Monday, March 7, 2011

Fingers crossed! No Mas Shark Fin Soup!

A bill was issued in Hawaii that seeks to curtail shark finning, a brutal, bloody practice of the global trade in which the fins are typically hacked off a live shark, leaving it to die slowly as it sinks to the bottom of the sea. In Hawaii, restaurants have until June 30 to cook or dispose of their fin inventories, and penalties for possession will be severe, with fines of $5,000 to $15,000 for a first offense. Similar bills were introduced in Oregon and Washington State. The bill is attracting a motley group of supporters, including the state’s sport and commercial fishermen’s associations, aquariums, chefs, scientists and numerous environmental groups.

Shark fins come in varying grades, priced accordingly, with the thick caudal, or tail, fin, the most expensive. It can sell for nearly $800 for a 1.6-pound bag! This comes with the cost of 73 million sharks being killed a year!

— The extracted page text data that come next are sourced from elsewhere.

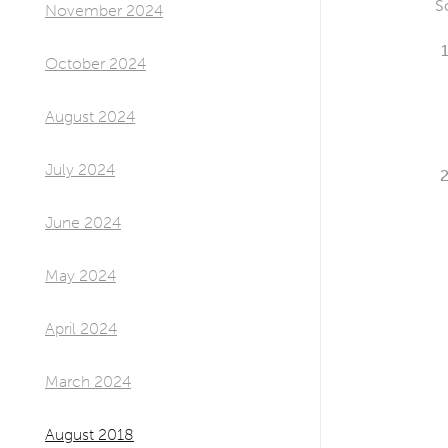
S
November 2024
October 2024
August 2024
July 2024
June 2024
May 2024
April 2024
March 2024
August 2018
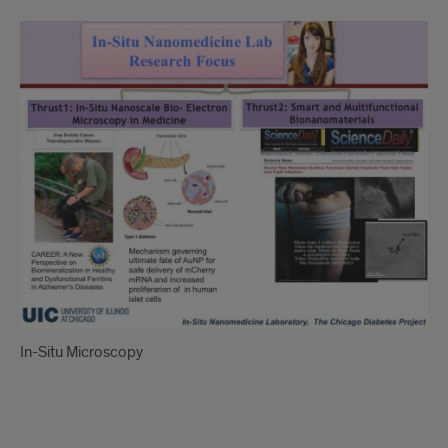
In-
Situ
Microscopy
In-Situ Microscopy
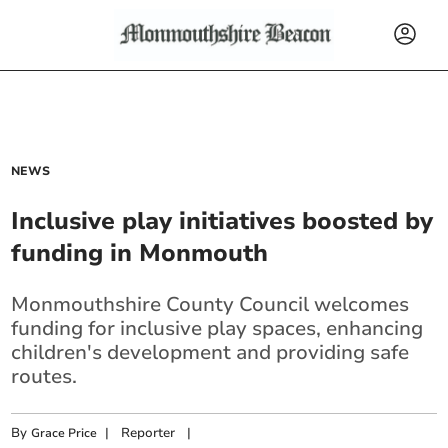
NEWS
Inclusive play initiatives boosted by
funding in Monmouth
Monmouthshire County Council welcomes
funding for inclusive play spaces, enhancing
children's development and providing safe
routes.
By
|
Reporter
|
Grace Price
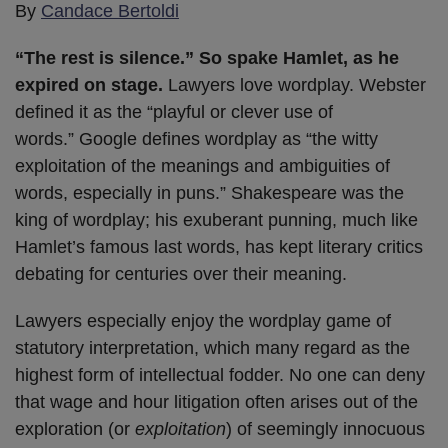
By
Candace Bertoldi
“The rest is silence.” So spake Hamlet, as he
expired on stage.
Lawyers love wordplay. Webster
defined it as the “playful or clever use of
words.” Google defines wordplay as “the witty
exploitation of the meanings and ambiguities of
words, especially in puns.” Shakespeare was the
king of wordplay; his exuberant punning, much like
Hamlet’s famous last words, has kept literary critics
debating for centuries over their meaning.
Lawyers especially enjoy the wordplay game of
statutory interpretation, which many regard as the
highest form of intellectual fodder. No one can deny
that wage and hour litigation often arises out of the
exploration (or
exploitation
) of seemingly innocuous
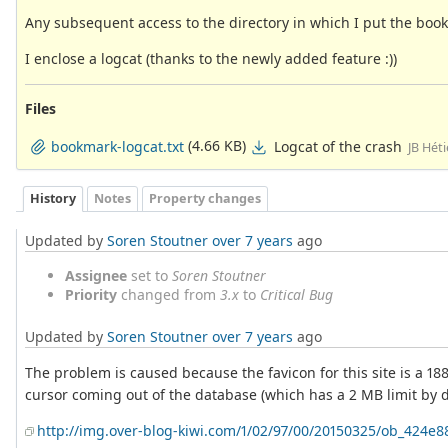
Any subsequent access to the directory in which I put the bo
I enclose a logcat (thanks to the newly added feature :))
Files
(4.66 KB)
Logcat of the crash
bookmark-logcat.txt
JB Hét
History
Notes
Property changes
Updated by
Soren Stoutner
over 7 years
ago
Assignee
set to
Soren Stoutner
Priority
changed from
3.x
to
Critical Bug
Updated by
Soren Stoutner
over 7 years
ago
The problem is caused because the favicon for this site is a 188
cursor coming out of the database (which has a 2 MB limit by d
http://img.over-blog-kiwi.com/1/02/97/00/20150325/ob_424e8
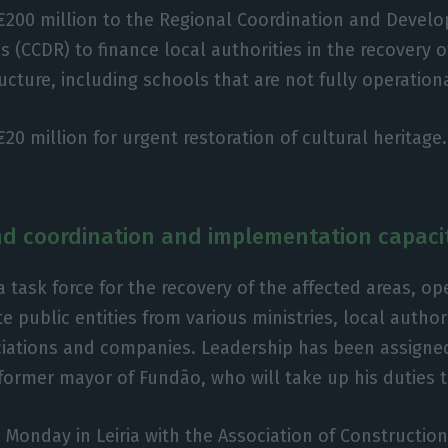
 €200 million to the Regional Coordination and Devel
(CCDR) to finance local authorities in the recovery of 
ucture, including schools that are not fully operation
€20 million for urgent restoration of cultural heritage.
d coordination and implementation capaci
a task force for the recovery of the affected areas, ope
e public entities from various ministries, local author
ciations and companies. Leadership has been assigne
former mayor of Fundão, who will take up his duties 
 Monday in Leiria with the Association of Construction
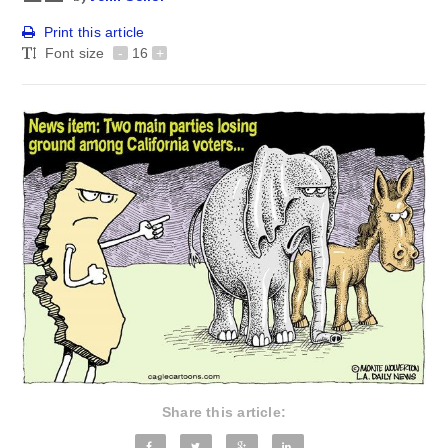
Print this article
Font size
-
16
+
Share this article:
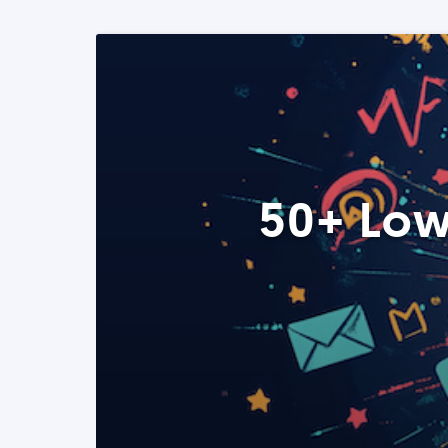
50+ Low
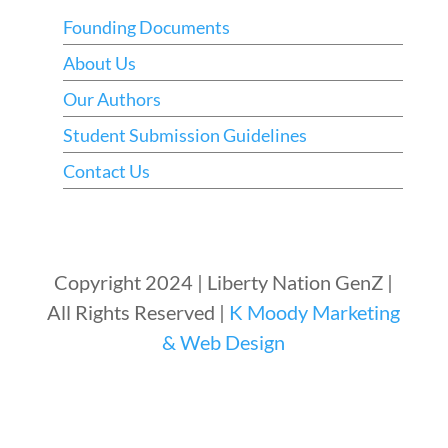
Founding Documents
About Us
Our Authors
Student Submission Guidelines
Contact Us
Copyright 2024 | Liberty Nation GenZ |
All Rights Reserved |
K Moody Marketing
& Web Design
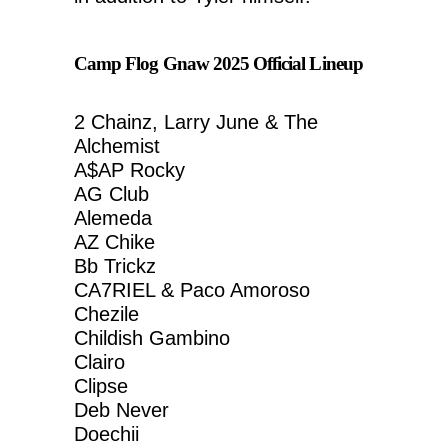
Camp Flog Gnaw 2025 Official Lineup
2 Chainz, Larry June & The
Alchemist
A$AP Rocky
AG Club
Alemeda
AZ Chike
Bb Trickz
CA7RIEL & Paco Amoroso
Chezile
Childish Gambino
Clairo
Clipse
Deb Never
Doechii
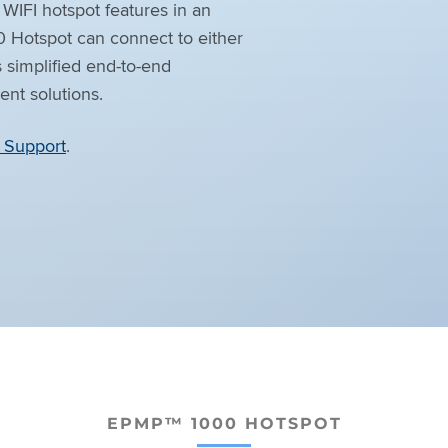
WIFI hotspot features in an
0 Hotspot can connect to either
s simplified end-to-end
t solutions.
Support
.
EPMP™ 1000 HOTSPOT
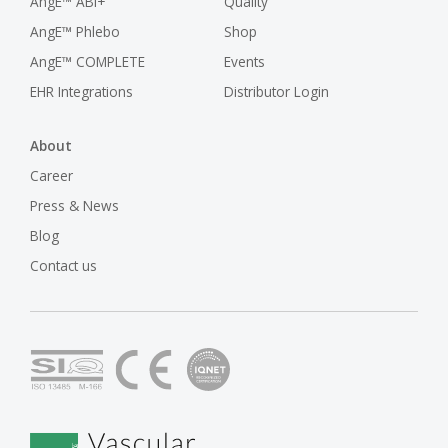
AngE™ ABI+
Quality
AngE™ Phlebo
Shop
AngE™ COMPLETE
Events
EHR Integrations
Distributor Login
About
Career
Press & News
Blog
Contact us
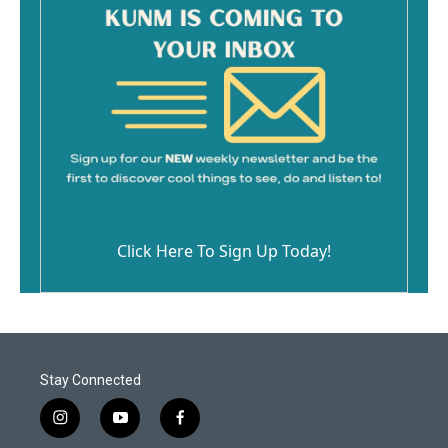
Click Here To Sign Up Today!
Stay Connected
i
y
f
n
o
a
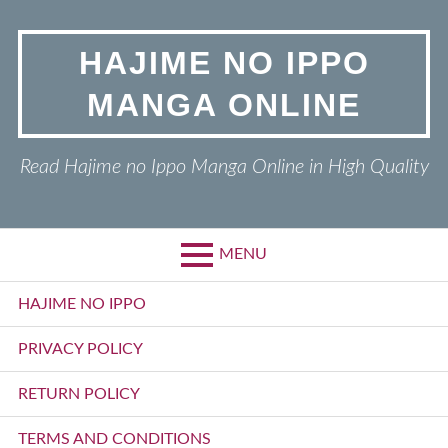
Skip
to
HAJIME NO IPPO
content
MANGA ONLINE
Read Hajime no Ippo Manga Online in High Quality
MENU
Primary
HAJIME NO IPPO
Menu
PRIVACY POLICY
RETURN POLICY
TERMS AND CONDITIONS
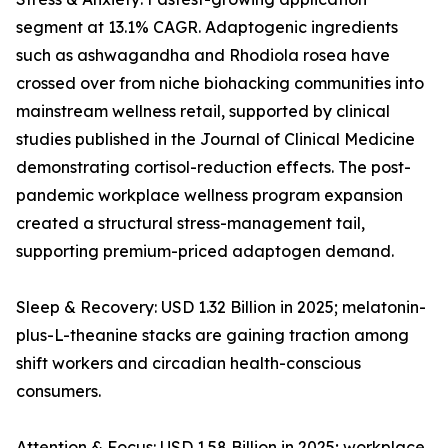
segment at 13.1% CAGR. Adaptogenic ingredients
such as ashwagandha and Rhodiola rosea have
crossed over from niche biohacking communities into
mainstream wellness retail, supported by clinical
studies published in the Journal of Clinical Medicine
demonstrating cortisol-reduction effects. The post-
pandemic workplace wellness program expansion
created a structural stress-management tail,
supporting premium-priced adaptogen demand.
Sleep & Recovery: USD 1.32 Billion in 2025; melatonin-
plus-L-theanine stacks are gaining traction among
shift workers and circadian health-conscious
consumers.
Attention & Focus: USD 1.58 Billion in 2025; workplace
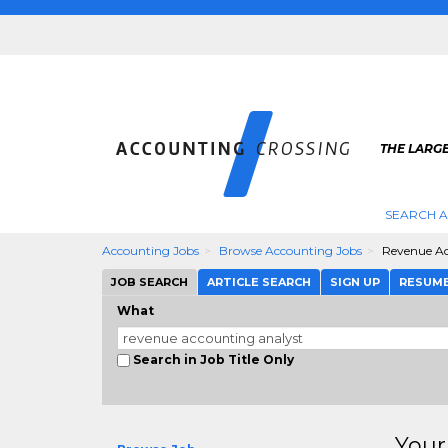
THE LARG
SEARCH 
Accounting Jobs
Browse Accounting Jobs
Revenue Ac
JOB SEARCH
ARTICLE SEARCH
SIGN UP
RESUM
What
Search in Job Title Only
Your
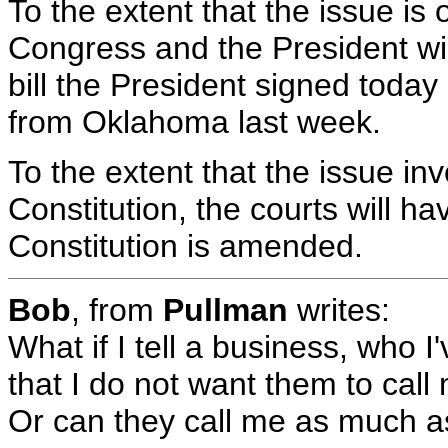
To the extent that the issue is o
Congress and the President wil
bill the President signed today 
from Oklahoma last week.
To the extent that the issue inv
Constitution, the courts will ha
Constitution is amended.
Bob
, from
Pullman
writes:
What if I tell a business, who I
that I do not want them to cal
Or can they call me as much a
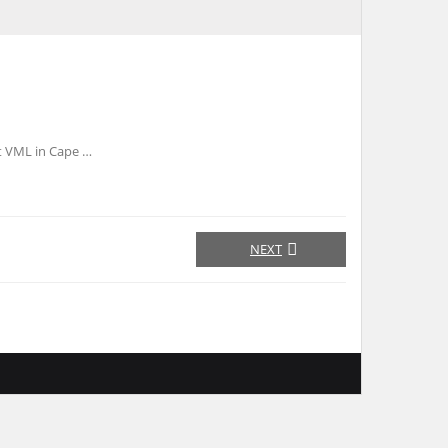
t VML in Cape …
NEXT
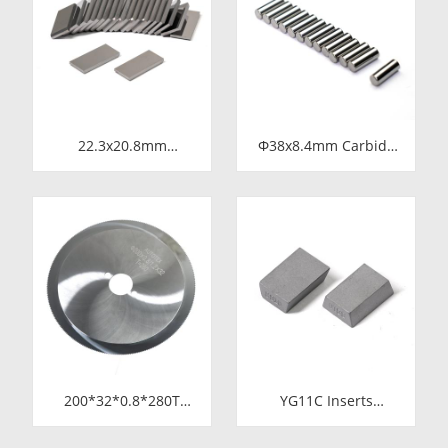
Plunger Component
Pressure Chemical
Metering Pump
22.3x20.8mm
Φ38x8.4mm Carbide
Tungsten Carbide
Rod Blanks |
Blade for Dried Chili
Tungsten Round
Cutting Machine Food
Discs Manufacturer
Processing Shredder
Knife Replacement
Parts
200*32*0.8*280T
YG11C Inserts
Tungsten Carbide
15*10*5 SS10
Slitting Saws &
Carbide Tips for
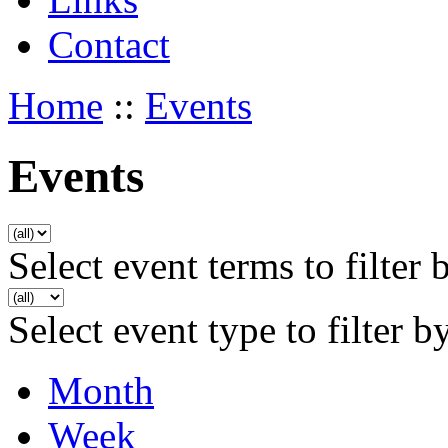
Contact
Home
::
Events
Events
Select event terms to filter 
Select event type to filter b
Month
Week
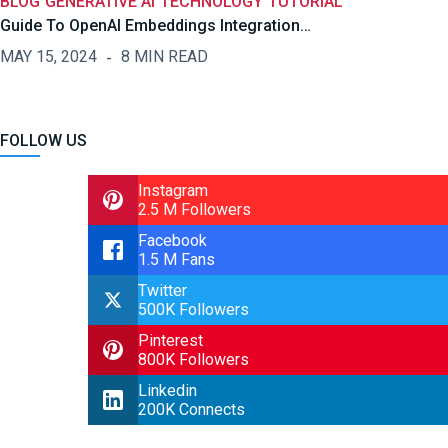
BLOG
GENERATIVE AI
TECHNOLOGY
TUTORIAL
Guide To OpenAI Embeddings Integration…
MAY 15, 2024
8 MIN READ
FOLLOW US
Instagram
2.5 M Followers
Facebook
1.5 M Fans
Twitter
500K Followers
Pinterest
800K Followers
Linkedin
200K Connects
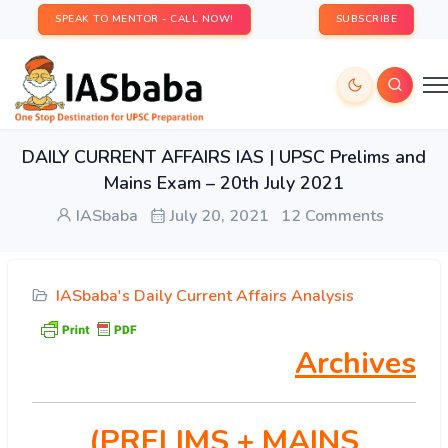
SPEAK TO MENTOR - CALL NOW!
SUBSCRIBE
DAILY CURRENT AFFAIRS IAS | UPSC Prelims and
Mains Exam – 20th July 2021
IASbaba
July 20, 2021
12 Comments
IASbaba's Daily Current Affairs Analysis
Archives
(PRELIMS
+ MAINS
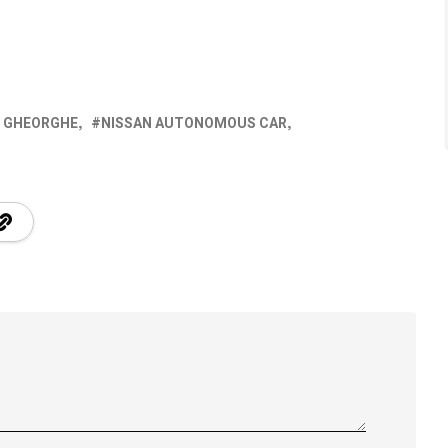
N GHEORGHE
NISSAN AUTONOMOUS CAR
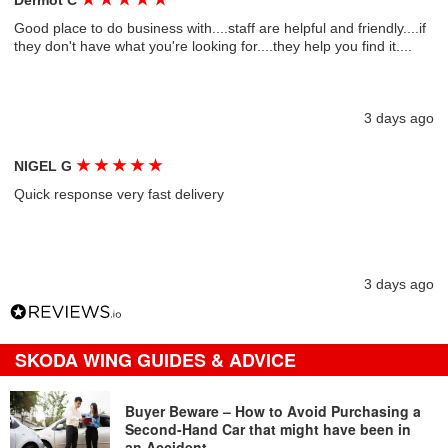
Dermot C
Good place to do business with....staff are helpful and friendly....if
they don't have what you're looking for....they help you find it....
3 days ago
★
★
★
★
★
NIGEL G
Quick response very fast delivery
3 days ago
SKODA WING GUIDES & ADVICE
Buyer Beware – How to Avoid Purchasing a
Second-Hand Car that might have been in
an Accident…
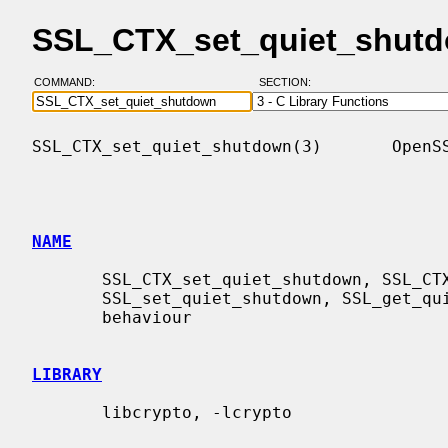
SSL_CTX_set_quiet_shutd
COMMAND:
SECTION:
SSL_CTX_set_quiet_shutdown(3)       OpenSS
NAME
       SSL_CTX_set_quiet_shutdown, SSL_CTX_get_quiet_shutdown,

       SSL_set_quiet_shutdown, SSL_get_quiet_shutdown - manipulate shutdown

       behaviour

LIBRARY
       libcrypto, -lcrypto
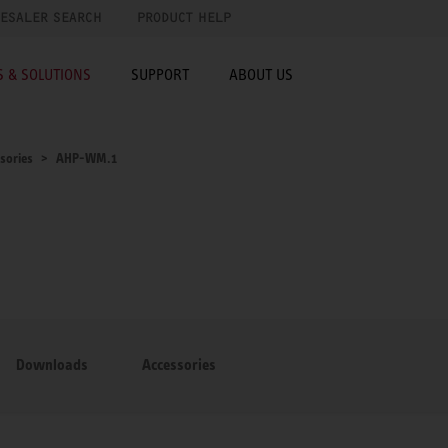
ESALER SEARCH
PRODUCT HELP
 & SOLUTIONS
SUPPORT
ABOUT US
sories
AHP-WM.1
Downloads
Accessories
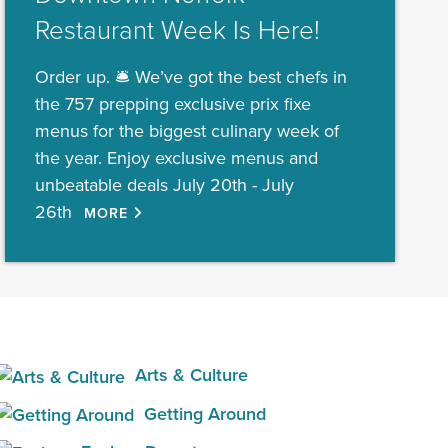
Restaurant Week Is Here!
Order up. 🛎️ We’ve got the best chefs in
the 757 prepping exclusive prix fixe
menus for the biggest culinary week of
the year. Enjoy exclusive menus and
unbeatable deals July 20th - July
26th
MORE
Arts & Culture
Getting Around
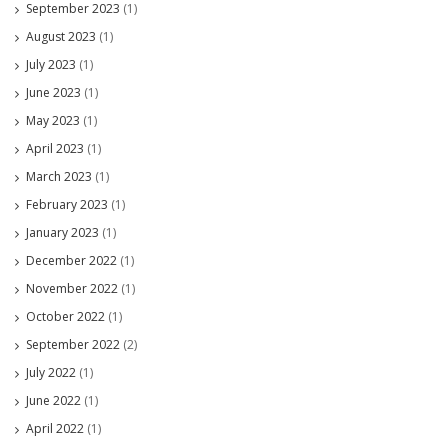
September 2023
(1)
August 2023
(1)
July 2023
(1)
June 2023
(1)
May 2023
(1)
April 2023
(1)
March 2023
(1)
February 2023
(1)
January 2023
(1)
December 2022
(1)
November 2022
(1)
October 2022
(1)
September 2022
(2)
July 2022
(1)
June 2022
(1)
April 2022
(1)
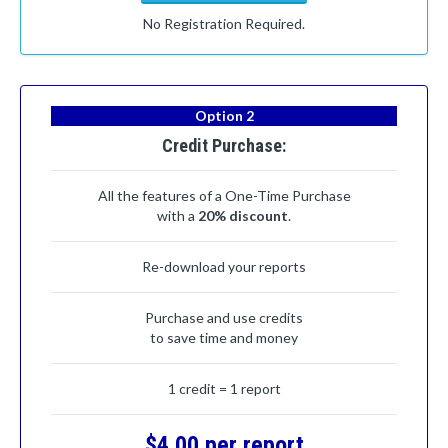
No Registration Required.
Option 2
Credit Purchase:
All the features of a One-Time Purchase
with a
20% discount
.
Re-download your reports
Purchase and use credits
to save time and money
1 credit = 1 report
$4.00 per report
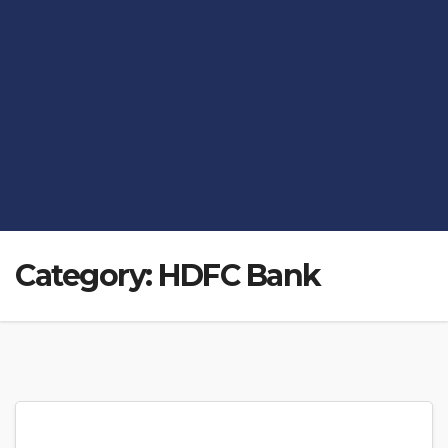
Category:
HDFC Bank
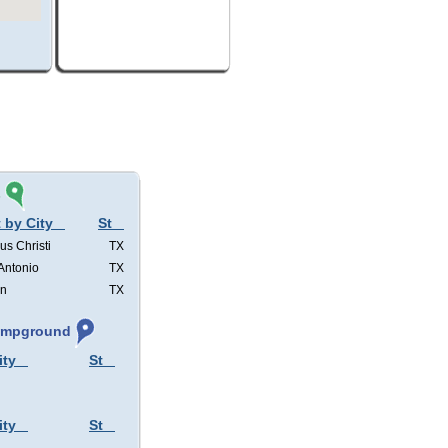
s
 by City
St
us Christi
TX
Antonio
TX
in
TX
Campground
ity
St
ity
St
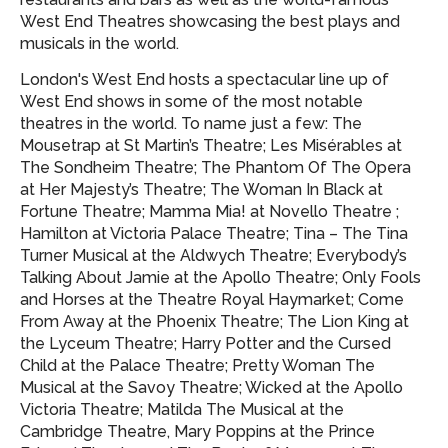
West End Theatres showcasing
the best plays and
musicals in the world.
London's West End hosts a spectacular line up of
West End shows in some of the most notable
theatres in the world. To name just a few: The
Mousetrap at St Martin’s Theatre; Les Misérables at
The Sondheim Theatre; The Phantom Of The Opera
at Her Majesty’s Theatre; The Woman In Black at
Fortune Theatre; Mamma Mia! at Novello Theatre ;
Hamilton at Victoria Palace Theatre; Tina – The Tina
Turner Musical at the Aldwych Theatre; Everybody’s
Talking About Jamie at the Apollo Theatre; Only Fools
and Horses at the Theatre Royal Haymarket; Come
From Away at the Phoenix Theatre; The Lion King at
the Lyceum Theatre; Harry Potter and the Cursed
Child at the Palace Theatre; Pretty Woman The
Musical at the Savoy Theatre; Wicked at the Apollo
Victoria Theatre; Matilda The Musical at the
Cambridge Theatre, Mary Poppins at the Prince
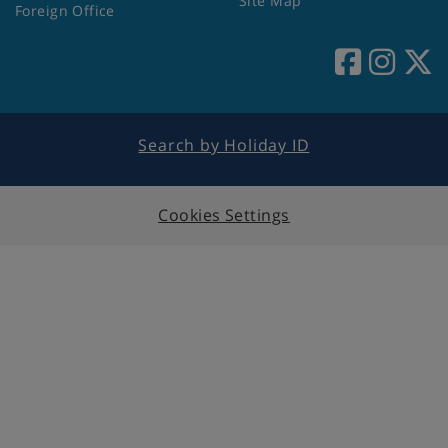
Site Map
Foreign Office
Search by Holiday ID
Cookies Settings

Although federal law prohibits bringing sharks onto shore without fins attached, a loophole permits importing fins, which come primarily from China and Mexico. Sharks like the great white are slow to reproduce and can take up to 15 years to mature, making farming virtually impossible. Scientists say that as many as 90 percent of sharks in the world’s open oceans have disappeared. “They’re among the ocean’s most vulnerable animals,” Dr. McCosker said. “The whole food web becomes bollixed when you take out the top-level predator.”